(DATA RECORDS begins)

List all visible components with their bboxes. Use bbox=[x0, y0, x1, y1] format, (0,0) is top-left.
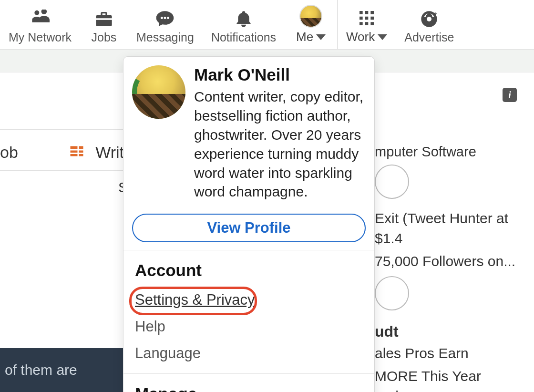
dropdown-header[interactable]: Mark O'Neill Content writer, copy editor… bbox=[123, 57, 374, 210]
target-icon bbox=[420, 10, 439, 29]
right-text: Exit (Tweet Hunter at $1.4 bbox=[375, 208, 517, 248]
right-text: MORE This Year and... bbox=[375, 366, 517, 392]
nav-work[interactable]: Work bbox=[338, 0, 396, 49]
settings-privacy-link[interactable]: Settings & Privacy bbox=[123, 287, 374, 313]
dark-strip-text: of them are bbox=[5, 362, 77, 378]
messaging-icon bbox=[154, 10, 176, 29]
follow-button-partial[interactable] bbox=[375, 165, 409, 199]
nav-jobs[interactable]: Jobs bbox=[80, 0, 128, 49]
nav-label-row: Me bbox=[296, 30, 326, 44]
article-icon bbox=[67, 144, 87, 161]
nav-notifications[interactable]: Notifications bbox=[203, 0, 285, 49]
tab-text-partial: Writ bbox=[95, 143, 124, 162]
nav-advertise[interactable]: Advertise bbox=[396, 0, 462, 49]
tab-text-partial: ob bbox=[0, 143, 18, 162]
profile-avatar bbox=[132, 65, 185, 119]
chevron-down-icon bbox=[316, 34, 326, 40]
briefcase-icon bbox=[93, 10, 114, 29]
nav-label: Advertise bbox=[404, 31, 454, 44]
grid-icon bbox=[357, 9, 376, 28]
nav-left-group: My Network Jobs Messaging Notifications … bbox=[0, 0, 337, 49]
profile-bio: Content writer, copy editor, bestselling… bbox=[194, 87, 365, 201]
follow-button-partial[interactable] bbox=[375, 276, 409, 310]
right-text: 75,000 Followers on... bbox=[375, 251, 517, 271]
profile-name: Mark O'Neill bbox=[194, 65, 365, 84]
language-link[interactable]: Language bbox=[123, 340, 374, 367]
tab-row: ob Writ bbox=[0, 130, 124, 171]
nav-my-network[interactable]: My Network bbox=[0, 0, 80, 49]
nav-label: Work bbox=[346, 30, 375, 44]
nav-messaging[interactable]: Messaging bbox=[128, 0, 203, 49]
right-name: udt bbox=[375, 323, 517, 340]
chevron-down-icon bbox=[378, 34, 387, 40]
dark-strip: of them are bbox=[0, 348, 123, 392]
help-link[interactable]: Help bbox=[123, 313, 374, 340]
nav-label: Notifications bbox=[211, 31, 276, 44]
nav-me[interactable]: Me bbox=[285, 0, 337, 49]
network-icon bbox=[30, 10, 51, 29]
nav-label-row: Work bbox=[346, 30, 387, 44]
bg-left-panel: ob Writ S bbox=[0, 72, 124, 196]
right-text: mputer Software bbox=[375, 144, 517, 160]
nav-label: Jobs bbox=[92, 31, 117, 44]
right-text: ales Pros Earn bbox=[375, 343, 517, 363]
right-column: mputer Software Exit (Tweet Hunter at $1… bbox=[375, 88, 517, 392]
bell-icon bbox=[234, 10, 253, 29]
below-tab-text: S bbox=[0, 171, 124, 196]
nav-label: My Network bbox=[9, 31, 72, 44]
open-to-work-ring bbox=[132, 65, 185, 119]
avatar-icon bbox=[299, 5, 322, 28]
nav-right-group: Work Advertise bbox=[338, 0, 462, 49]
top-navigation: My Network Jobs Messaging Notifications … bbox=[0, 0, 534, 50]
section-title-manage: Manage bbox=[123, 374, 374, 392]
view-profile-button[interactable]: View Profile bbox=[132, 214, 366, 242]
dropdown-info: Mark O'Neill Content writer, copy editor… bbox=[194, 65, 365, 201]
section-title-account: Account bbox=[123, 250, 374, 287]
info-icon[interactable] bbox=[503, 88, 517, 102]
nav-label: Messaging bbox=[136, 31, 194, 44]
nav-label: Me bbox=[296, 30, 313, 44]
me-dropdown: Mark O'Neill Content writer, copy editor… bbox=[123, 56, 375, 392]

(DATA RECORDS ends)

WHAT THE EXERCISE ASKS. Pictures are to be omitted; otherwise, write out the data exactly as it appears.

ANSWER BELOW.
List all visible components with their bboxes. Use bbox=[x0, y0, x1, y1] format, (0,0) is top-left.
dropdown-header[interactable]: Mark O'Neill Content writer, copy editor… bbox=[123, 57, 374, 210]
target-icon bbox=[420, 10, 439, 29]
right-text: Exit (Tweet Hunter at $1.4 bbox=[375, 208, 517, 248]
right-text: MORE This Year and... bbox=[375, 366, 517, 392]
nav-work[interactable]: Work bbox=[338, 0, 396, 49]
settings-privacy-link[interactable]: Settings & Privacy bbox=[123, 287, 374, 313]
dark-strip-text: of them are bbox=[5, 362, 77, 378]
messaging-icon bbox=[154, 10, 176, 29]
follow-button-partial[interactable] bbox=[375, 165, 409, 199]
nav-jobs[interactable]: Jobs bbox=[80, 0, 128, 49]
nav-label-row: Me bbox=[296, 30, 326, 44]
article-icon bbox=[67, 144, 87, 161]
nav-notifications[interactable]: Notifications bbox=[203, 0, 285, 49]
tab-text-partial: Writ bbox=[95, 143, 124, 162]
nav-advertise[interactable]: Advertise bbox=[396, 0, 462, 49]
tab-text-partial: ob bbox=[0, 143, 18, 162]
profile-avatar bbox=[132, 65, 185, 119]
chevron-down-icon bbox=[316, 34, 326, 40]
briefcase-icon bbox=[93, 10, 114, 29]
nav-label: Advertise bbox=[404, 31, 454, 44]
grid-icon bbox=[357, 9, 376, 28]
nav-left-group: My Network Jobs Messaging Notifications … bbox=[0, 0, 337, 49]
profile-bio: Content writer, copy editor, bestselling… bbox=[194, 87, 365, 201]
follow-button-partial[interactable] bbox=[375, 276, 409, 310]
right-text: 75,000 Followers on... bbox=[375, 251, 517, 271]
profile-name: Mark O'Neill bbox=[194, 65, 365, 84]
language-link[interactable]: Language bbox=[123, 340, 374, 367]
tab-row: ob Writ bbox=[0, 130, 124, 171]
nav-my-network[interactable]: My Network bbox=[0, 0, 80, 49]
nav-label: Work bbox=[346, 30, 375, 44]
nav-messaging[interactable]: Messaging bbox=[128, 0, 203, 49]
right-name: udt bbox=[375, 323, 517, 340]
chevron-down-icon bbox=[378, 34, 387, 40]
dark-strip: of them are bbox=[0, 348, 123, 392]
help-link[interactable]: Help bbox=[123, 313, 374, 340]
nav-label: Notifications bbox=[211, 31, 276, 44]
nav-me[interactable]: Me bbox=[285, 0, 337, 49]
network-icon bbox=[30, 10, 51, 29]
nav-label-row: Work bbox=[346, 30, 387, 44]
bg-left-panel: ob Writ S bbox=[0, 72, 124, 196]
right-text: mputer Software bbox=[375, 144, 517, 160]
nav-label: Jobs bbox=[92, 31, 117, 44]
right-text: ales Pros Earn bbox=[375, 343, 517, 363]
right-column: mputer Software Exit (Tweet Hunter at $1… bbox=[375, 88, 517, 392]
bell-icon bbox=[234, 10, 253, 29]
below-tab-text: S bbox=[0, 171, 124, 196]
nav-label: My Network bbox=[9, 31, 72, 44]
open-to-work-ring bbox=[132, 65, 185, 119]
avatar-icon bbox=[299, 5, 322, 28]
nav-right-group: Work Advertise bbox=[338, 0, 462, 49]
top-navigation: My Network Jobs Messaging Notifications … bbox=[0, 0, 534, 50]
section-title-manage: Manage bbox=[123, 374, 374, 392]
view-profile-button[interactable]: View Profile bbox=[132, 214, 366, 242]
dropdown-info: Mark O'Neill Content writer, copy editor… bbox=[194, 65, 365, 201]
section-title-account: Account bbox=[123, 250, 374, 287]
info-icon[interactable] bbox=[503, 88, 517, 102]
nav-label: Messaging bbox=[136, 31, 194, 44]
nav-label: Me bbox=[296, 30, 313, 44]
me-dropdown: Mark O'Neill Content writer, copy editor… bbox=[123, 56, 375, 392]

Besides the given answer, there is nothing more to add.